US
- The Fed left interest rates unchanged as
expected with basically no change to the statement.
- Fed Chair Powell stressed
once again that they are proceeding carefully as the full effects of policy
tightening have yet to be felt.
- The recent US Core PCE came
in line with expectations.
- The labour market is
starting to show some weakness as Continuing Claims
yesterday showed another increase and the NFP data
last Friday missed across the board.
- The US Consumer
Confidence fell for the third consecutive month
although the data beat expectations.
- The US ISM
Manufacturing PMI last week missed expectations by a big
margin, followed later on Friday with a disappointing ISM Services PMI,
although the index remained in expansion.
- The market doesn’t expect the Fed to hike anymore.
New Zealand
- The RBNZ kept its official cash rate
unchanged while
stating that demand growth continues to ease and it’s expected to decline
further with monetary conditions remaining restrictive.
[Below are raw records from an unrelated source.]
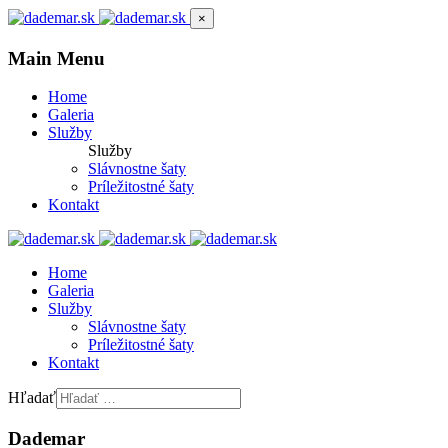
×
Main Menu
Home
Galeria
Služby
Služby
Slávnostne šaty
Príležitostné šaty
Kontakt
Home
Galeria
Služby
Slávnostne šaty
Príležitostné šaty
Kontakt
Hľadať
Dademar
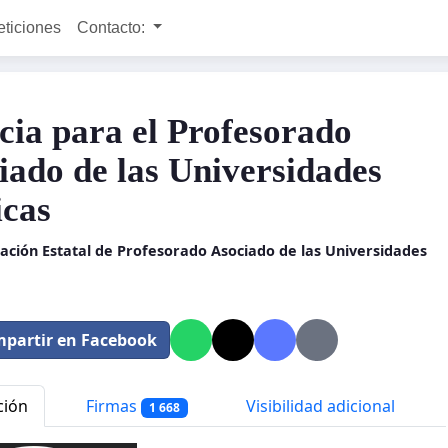
eticiones
Contacto:
icia para el Profesorado
iado de las Universidades
icas
ación Estatal de Profesorado Asociado de las Universidades
partir en Facebook
ción
Firmas
Visibilidad adicional
1 668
- The New Zealand recent inflation data missed expectations supporting the
RBNZ’s stance.
- The latest labour market report showed a notable increase in
the unemployment rate and a slowdown in wage growth which is something that is
likely to keep the RBNZ on the sidelines.
- The Manufacturing PMI fell further into contraction
today.
- The market doesn’t expect the RBNZ
to hike anymore.
NZDUSD Technical Analysis –
Daily Timeframe
On the daily chart, we can see that the NZDUSD pair
last week surged into the key 0.60 resistance after
the less hawkish than expected FOMC and the disappointing US labour market
data. This week though, the pair sold off erasing most of the gains from last
week as the US Dollar is likely starting to be seen as the best out of a bad
bunch.
NZDUSD Technical Analysis –
4 hour Timeframe
On the 4 hour chart, we can see that from a risk
management perspective, the sellers are likely to lean on the downward trendline where we
can find the confluence with the
major trendline, the red 21 moving average and the
61.8% Fibonacci retracement level.
The buyers, on the other hand, will want to see the price breaking higher to
invalidate the bearish setup and position for a rally back to the highs.
NZDUSD Technical Analysis –
1 hour Timeframe
On the 1 hour chart, we can see that the
latest leg lower diverged with
the MACD which
is generally a sign of weakening momentum often followed by pullbacks or
reversals. In this case, it might be a confirmation for a pullback into the
0.5930 resistance zone where the sellers will pile in for a drop into the lows.
If the price manages to drop into the support zone around the 0.5860 level, the
buyers are likely to step in with a defined risk below the level to position
for a rally into the trendline and target a breakout.
Upcoming Events
Today the only market moving event will be the
release of the University of Michigan Consumer Sentiment report.